Meta tag consists of two parts: tag itsef (5 higher bits) and its content length (3 lower bits). Length is encoded as log2(data). 1<<length following bytes are meta tag data.

// Meta tags.
const (
	// len: 1 2 4 8  16 32 LenWide Len0

	MetaMagic = iota << 3 // 4: "eazy"
	MetaVer               // 1: ver
	MetaReset             // 1: block_size_log2

	MetaTagMask = 0b1111_1000 // tag | log(size)
	MetaLenMask = 0b0000_0111
	MetaLenWide = MetaLenMask - 1
	MetaLen0    = MetaLenMask - 0
)

[]byte{Copy | 0, MetaMagic | 2, 'e', 'a', 'z', 'y'} // eazy magic sequence // encoded data size is 2, which decodes to 1<<2 == 4 bytes
[]byte{Copy | 0, MetaVer | 0, 1}                    // format version      // encoded data size is 0, which decodes to 1<<0 == 1 byte
[]byte{Copy | 0, MetaReset | 0, 20}                 // window size: 1<<20  // 1 MiB (1_048_576 bytes)

Padding

The last tag we want to have is padding. We want this to be able to have compressed large files with kinda random access available. Compressed stream can only be parsed from the beginning as we need to have previous bytes decoded to decode next ones. But we can concatenate multiple streams into the same file. That concatenated stream can be decoded sequetially or starting from any chunk in the middle. In some situations we may want to align chunks to some value, 32MiB for example. This is where padding kicks in.

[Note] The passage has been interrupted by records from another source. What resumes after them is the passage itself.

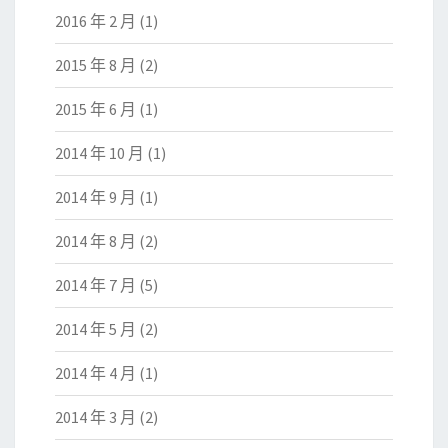
2016 年 2 月
(1)
2015 年 8 月
(2)
2015 年 6 月
(1)
2014 年 10 月
(1)
2014 年 9 月
(1)
2014 年 8 月
(2)
2014 年 7 月
(5)
2014 年 5 月
(2)
2014 年 4 月
(1)
2014 年 3 月
(2)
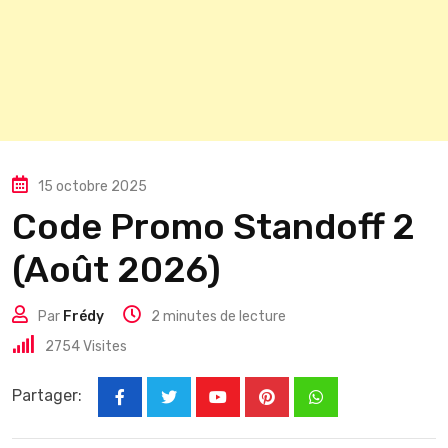
15 octobre 2025
Code Promo Standoff 2
(Août 2026)
Par
Frédy
2 minutes de lecture
2754
Visites
Partager:
Youtube
Pinterest
Whatsapp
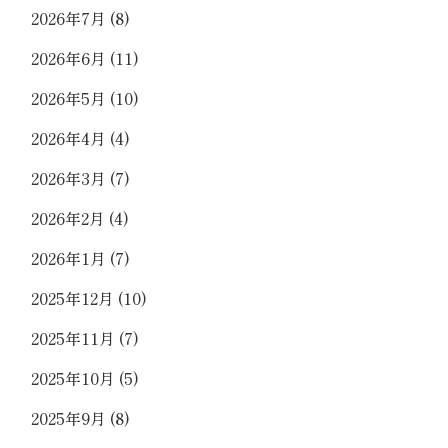
2026年7月
(8)
2026年6月
(11)
2026年5月
(10)
2026年4月
(4)
2026年3月
(7)
2026年2月
(4)
2026年1月
(7)
2025年12月
(10)
2025年11月
(7)
2025年10月
(5)
2025年9月
(8)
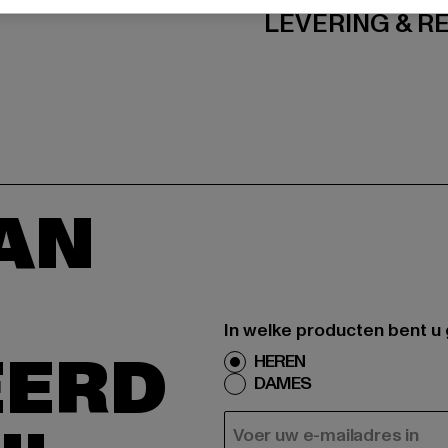
LEVERING & 
AAN
In welke producten bent u
EERD
HEREN
DAMES
E-MAIL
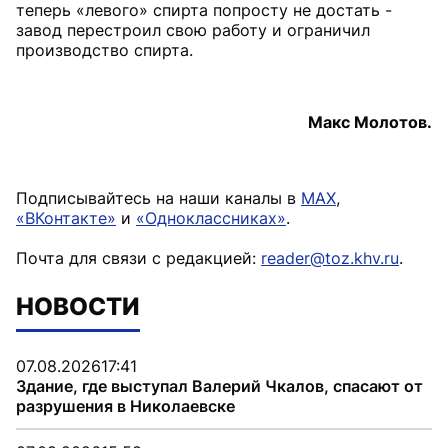
теперь «левого» спирта попросту не достать -
завод перестроил свою работу и ограничил
производство спирта.
Макс Молотов.
Подписывайтесь на наши каналы в
MAX
,
«ВКонтакте»
и
«Одноклассниках»
.
Почта для связи с редакцией:
reader@toz.khv.ru
.
НОВОСТИ
07.08.2026
17:41
Здание, где выступал Валерий Чкалов, спасают от
разрушения в Николаевске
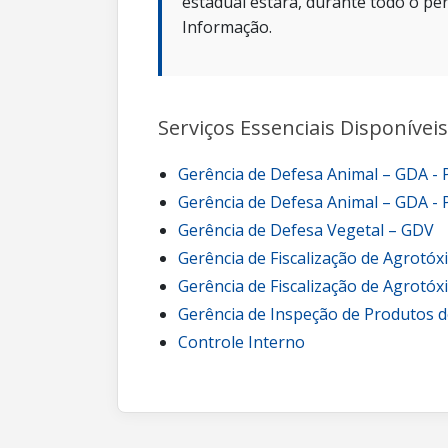
estadual estará, durante todo o per
Informação.
Serviços Essenciais Disponíveis
Gerência de Defesa Animal – GDA -
Gerência de Defesa Animal – GDA - 
Gerência de Defesa Vegetal – GDV
Gerência de Fiscalização de Agrotóx
Gerência de Fiscalização de Agrotóx
Gerência de Inspeção de Produtos d
Controle Interno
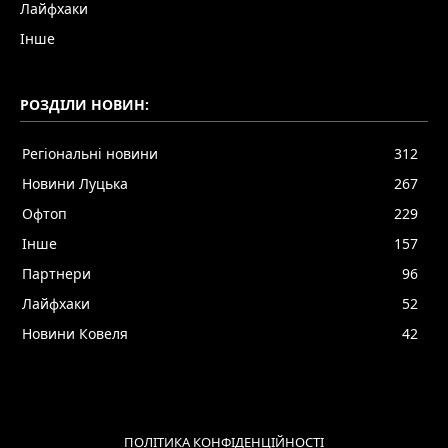
Лайфхаки
Інше
РОЗДІЛИ НОВИН:
Регіональні новини
312
Новини Луцька
267
Офтоп
229
Інше
157
Партнери
96
Лайфхаки
52
Новини Ковеля
42
ПОЛІТИКА КОНФІДЕНЦІЙНОСТІ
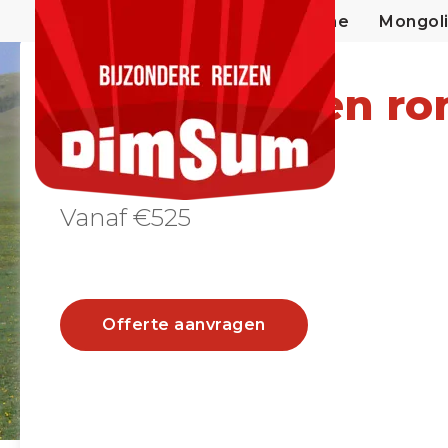
Home
Mongol
Natuurparken ro
Bator reis
Vanaf €525
Offerte aanvragen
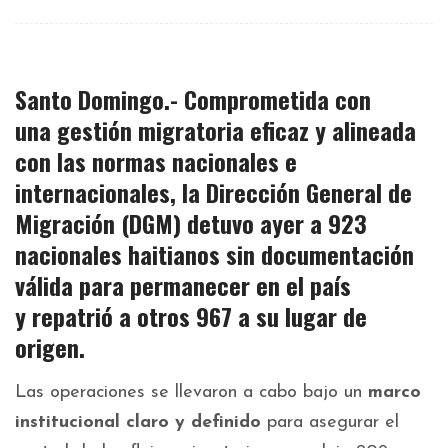
Santo Domingo.- Comprometida con
una
gestión migratoria eficaz
y alineada
con las
normas nacionales e
internacionales
, la Dirección General de
Migración
(DGM)
detuvo ayer a 923
nacionales haitianos
sin documentación
válida para permanecer en el país
y
repatrió a otros 967
a su lugar de
origen.
Las operaciones se llevaron a cabo bajo un
marco
institucional claro y definido
para asegurar el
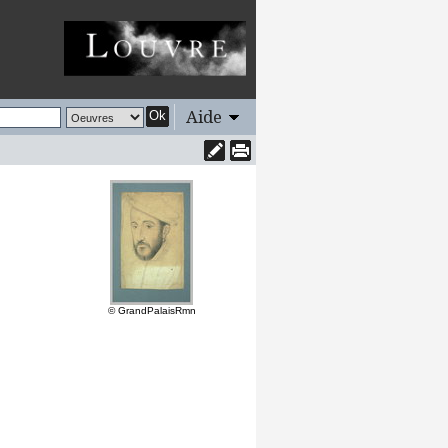
Aide
Ok
© GrandPalaisRmn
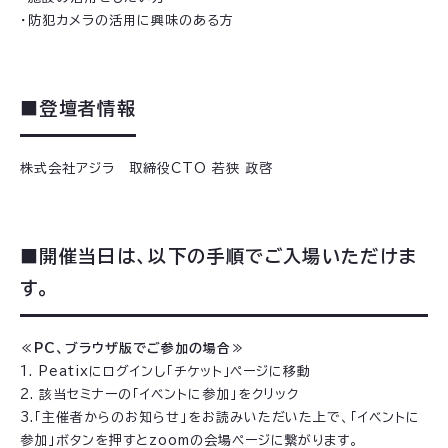
・防犯カメラの活用に興味のある方
■登壇者情報
株式会社アジラ 取締役CTO 若狭 政啓
■開催当日は、以下の手順でご入場いただけま
す。
≪PC、ブラウザ版でご参加の場合≫
1. Peatixにログインし「チケット」ページに移動
2. 該当セミナーの「イベントに参加」をクリック
3.「主催者からのお知らせ」をお読みいただいた上で、「イベントに
参加」ボタンを押すとzoomの会場ページに繋がります。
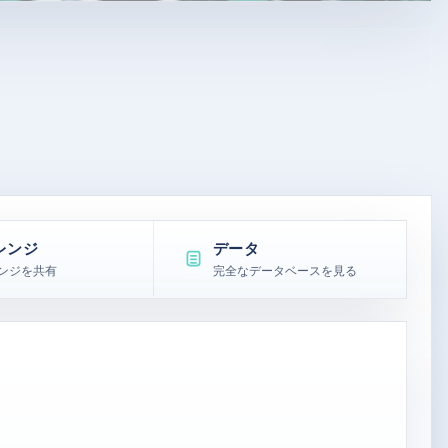
レンジ
データ
ンジを共有
完全なデータベースを見る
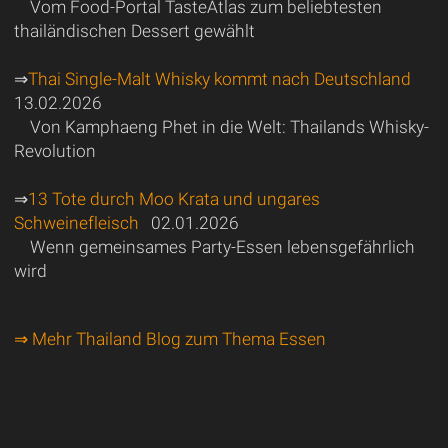
Vom Food-Portal TasteAtlas zum beliebtesten
thailändischen Dessert gewählt
⇒
Thai Single-Malt Whisky kommt nach Deutschland
13.02.2026
Von Kamphaeng Phet in die Welt: Thailands Whisky-
Revolution
⇒
13 Tote durch Moo Krata und ungares
Schweinefleisch
02.01.2026
Wenn gemeinsames Party-Essen lebensgefährlich
wird
⇒ Mehr Thailand Blog zum Thema Essen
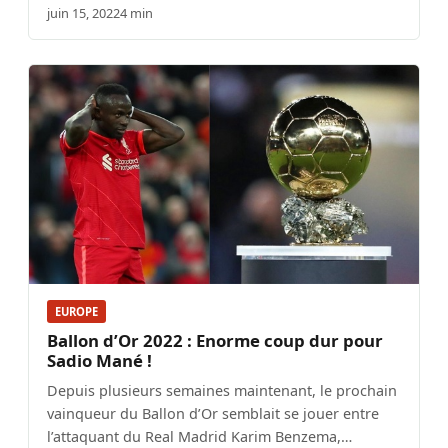
juin 15, 2022
4 min
EUROPE
Ballon d’Or 2022 : Enorme coup dur pour
Sadio Mané !
Depuis plusieurs semaines maintenant, le prochain
vainqueur du Ballon d’Or semblait se jouer entre
l’attaquant du Real Madrid Karim Benzema,…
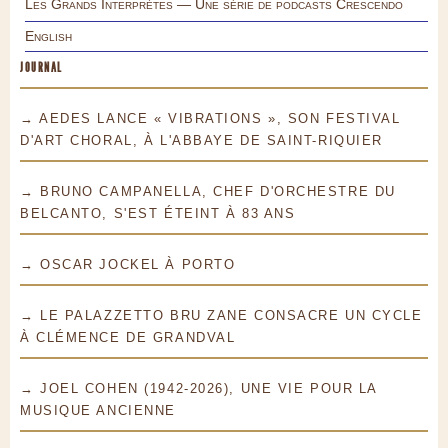
Les Grands Interprètes — Une série de podcasts Crescendo
English
JOURNAL
→ AEDES LANCE « VIBRATIONS », SON FESTIVAL
D'ART CHORAL, À L'ABBAYE DE SAINT-RIQUIER
→ BRUNO CAMPANELLA, CHEF D'ORCHESTRE DU
BELCANTO, S'EST ÉTEINT À 83 ANS
→ OSCAR JOCKEL À PORTO
→ LE PALAZZETTO BRU ZANE CONSACRE UN CYCLE
À CLÉMENCE DE GRANDVAL
→ JOEL COHEN (1942-2026), UNE VIE POUR LA
MUSIQUE ANCIENNE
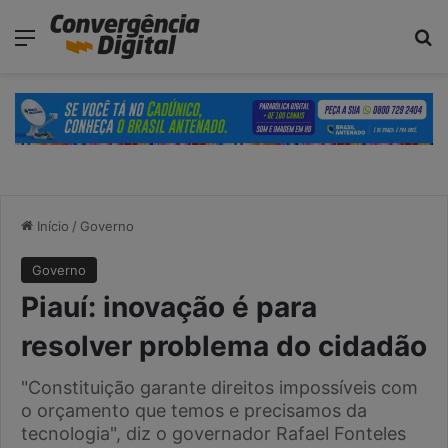
modal-check
Menu
Pr
Início
/
Governo
Governo
Piauí: inovação é para
resolver problema do cidadão
"Constituição garante direitos impossíveis com
o orçamento que temos e precisamos da
tecnologia", diz o governador Rafael Fonteles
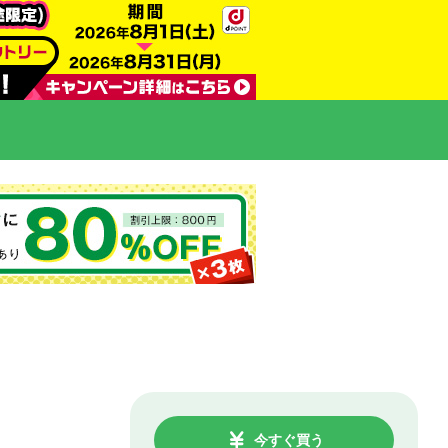
今すぐ買う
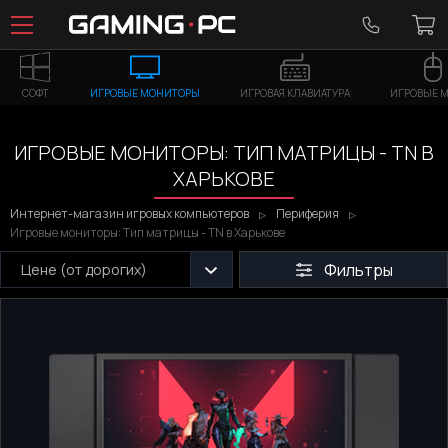
СОФТ
ИГРОВЫЕ МОНИТОРЫ
ИГРОВАЯ КЛАВИАТУРА
ИГРОВЫЕ 
ИГРОВЫЕ МОНИТОРЫ: ТИП МАТРИЦЫ - TN В
ХАРЬКОВЕ
Интернет-магазин игровых компьютеров
Периферия
Игровые мониторы: Тип матрицы - TN в Харькове
Фильтры
Цене (от дорогих)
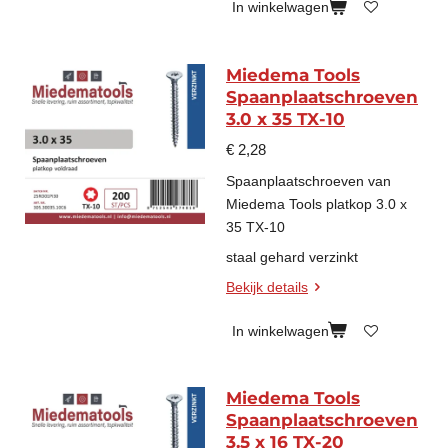
In winkelwagen
Miedema Tools
Spaanplaatschroeven
3.0 x 35 TX-10
€ 2,28
Spaanplaatschroeven van
Miedema Tools platkop 3.0 x
35 TX-10
staal gehard verzinkt
Bekijk details
In winkelwagen
Miedema Tools
Spaanplaatschroeven
3.5 x 16 TX-20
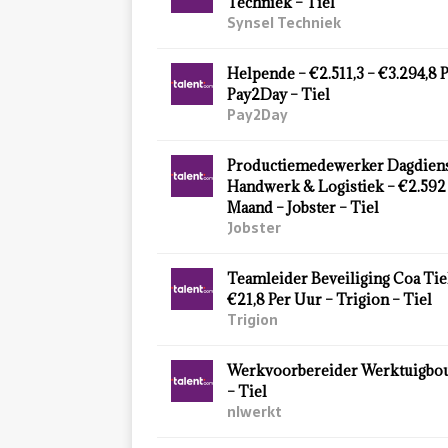
Techniek – Tiel
Synsel Techniek
Helpende – €2.511,3 – €3.294,8 
Pay2Day – Tiel
Pay2Day
Productiemedewerker Dagdiens
Handwerk & Logistiek – €2.592 
Maand – Jobster – Tiel
Jobster
Teamleider Beveiliging Coa Tiel
€21,8 Per Uur – Trigion – Tiel
Trigion
Werkvoorbereider Werktuigbou
– Tiel
nlwerkt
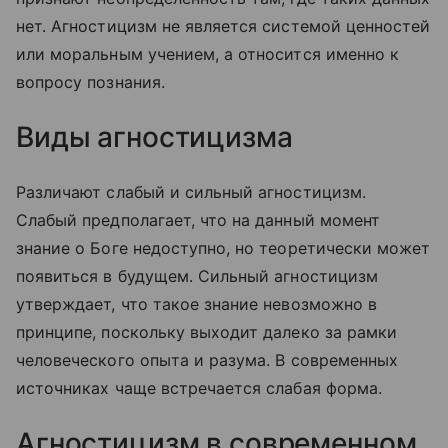
нет. Агностицизм не является системой ценностей
или моральным учением, а относится именно к
вопросу познания.
Виды агностицизма
Различают слабый и сильный агностицизм.
Слабый предполагает, что на данный момент
знание о Боге недоступно, но теоретически может
появиться в будущем. Сильный агностицизм
утверждает, что такое знание невозможно в
принципе, поскольку выходит далеко за рамки
человеческого опыта и разума. В современных
источниках чаще встречается слабая форма.
Агностицизм в современном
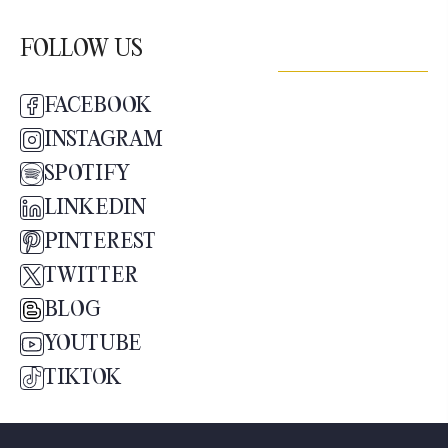
FOLLOW US
FACEBOOK
INSTAGRAM
SPOTIFY
LINKEDIN
PINTEREST
TWITTER
BLOG
YOUTUBE
TIKTOK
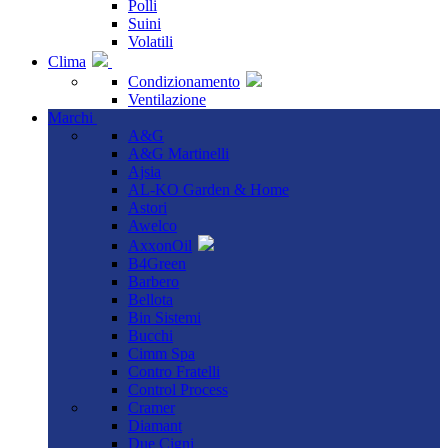
Polli
Suini
Volatili
Clima
Condizionamento
Ventilazione
Marchi
A&G
A&G Martinelli
Ajsia
AL-KO Garden & Home
Astori
Awelco
AxxonOil
B4Green
Barbero
Bellota
Bin Sistemi
Bucchi
Cimm Spa
Contro Fratelli
Control Process
Cramer
Diamant
Due Cigni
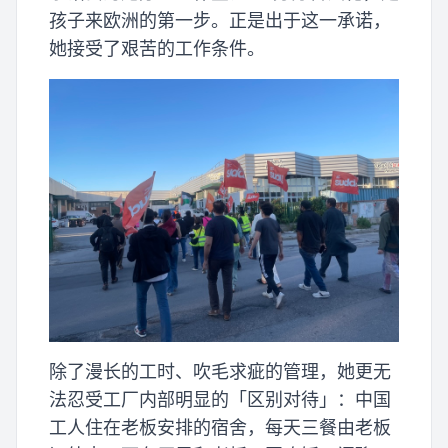
孩子来欧洲的第一步。正是出于这一承诺，
她接受了艰苦的工作条件。
除了漫长的工时、吹毛求疵的管理，她更无
法忍受工厂内部明显的「区别对待」：中国
工人住在老板安排的宿舍，每天三餐由老板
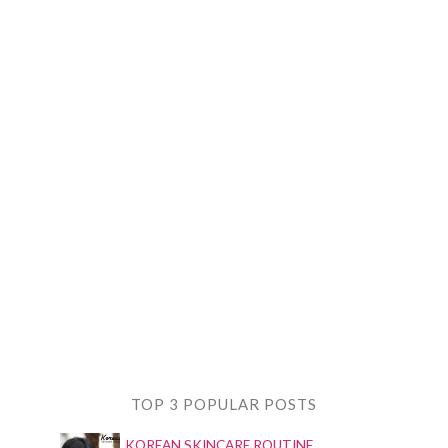
TOP 3 POPULAR POSTS
KOREAN SKINCARE ROUTINE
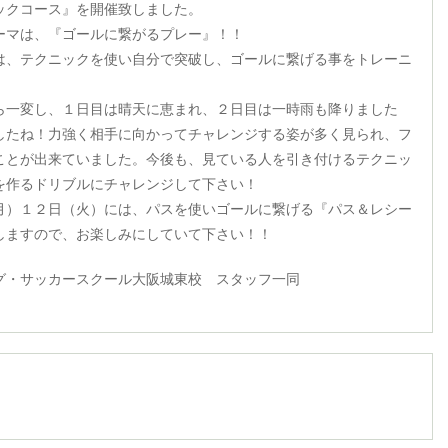
ックコース』を開催致しました。
ーマは、『ゴールに繋がるプレー』！！
は、テクニックを使い自分で突破し、ゴールに繋げる事をトレーニ
ら一変し、１日目は晴天に恵まれ、２日目は一時雨も降りました
したね！力強く相手に向かってチャレンジする姿が多く見られ、フ
ことが出来ていました。今後も、見ている人を引き付けるテクニッ
を作るドリブルにチャレンジして下さい！
月）１２日（火）には、パスを使いゴールに繋げる『パス＆レシー
しますので、お楽しみにしていて下さい！！
グ・サッカースクール大阪城東校 スタッフ一同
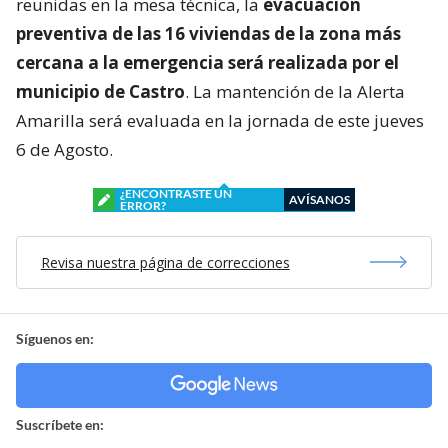
reunidas en la mesa técnica, la
evacuación
preventiva de las 16 viviendas de la zona más
cercana a la emergencia será realizada por el
municipio de Castro
. La mantención de la Alerta
Amarilla será evaluada en la jornada de este jueves
6 de Agosto.
¿ENCONTRASTE UN
AVÍSANOS
ERROR?
Revisa nuestra página de correcciones
Síguenos en:
Suscríbete en:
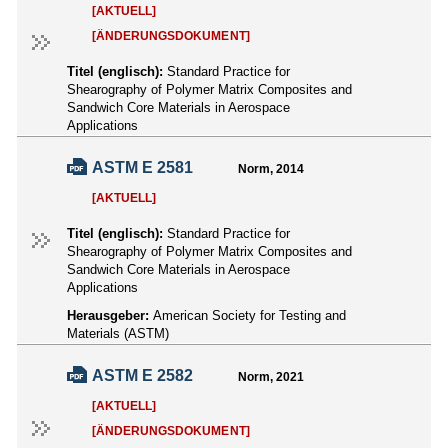
[AKTUELL]
[ÄNDERUNGSDOKUMENT]
Titel (englisch):
Standard Practice for
Shearography of Polymer Matrix Composites and
Sandwich Core Materials in Aerospace
Applications
ASTM E 2581
Norm, 2014
[AKTUELL]
Titel (englisch):
Standard Practice for
Shearography of Polymer Matrix Composites and
Sandwich Core Materials in Aerospace
Applications
Herausgeber:
American Society for Testing and
Materials (ASTM)
ASTM E 2582
Norm, 2021
[AKTUELL]
[ÄNDERUNGSDOKUMENT]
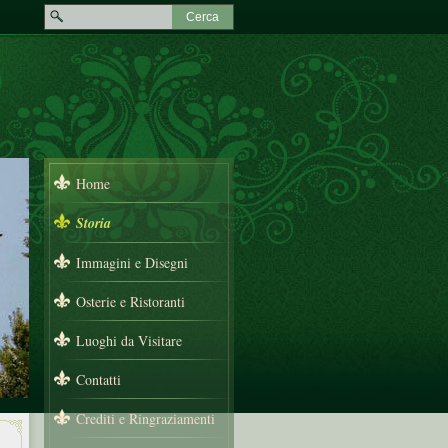
Home
Storia
Immagini e Disegni
Osterie e Ristoranti
Luoghi da Visitare
Contatti
Crediti e Ringraziamenti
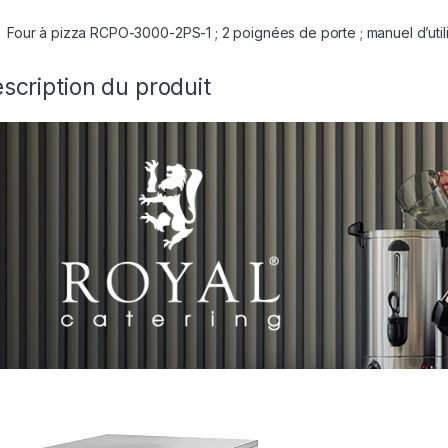
Four à pizza RCPO-3000-2PS-1 ; 2 poignées de porte ; manuel d’utilis
scription du produit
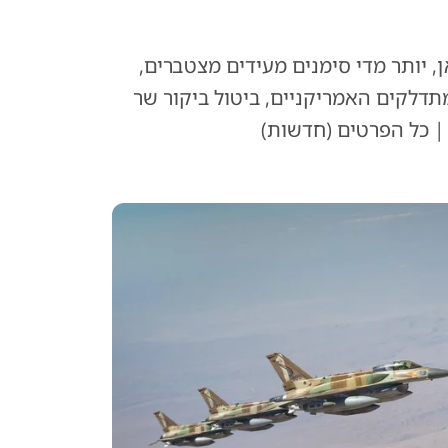
, יותר מדי סימנים מעידים מצטברים,
תדלקים האמריקניים, ביטול ביקור שר
| כל הפרטים (חדשות)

Padding is encoded as 0x00 byte. Which is decoded as zero length literal followed by an empty sequence of bytes.

Overhead

Magic is optional, but Version and Reset meta tags are required to decode the stream. Thus at least 6 bytes of overhead is added to the stream. 12 if Magic is used. Literals up to 123 bytes long require only one byte of overhead. Copy elements takes 2 to 5 bytes in most cases which is enough to encode up to 378 bytes copied from ~66KB back.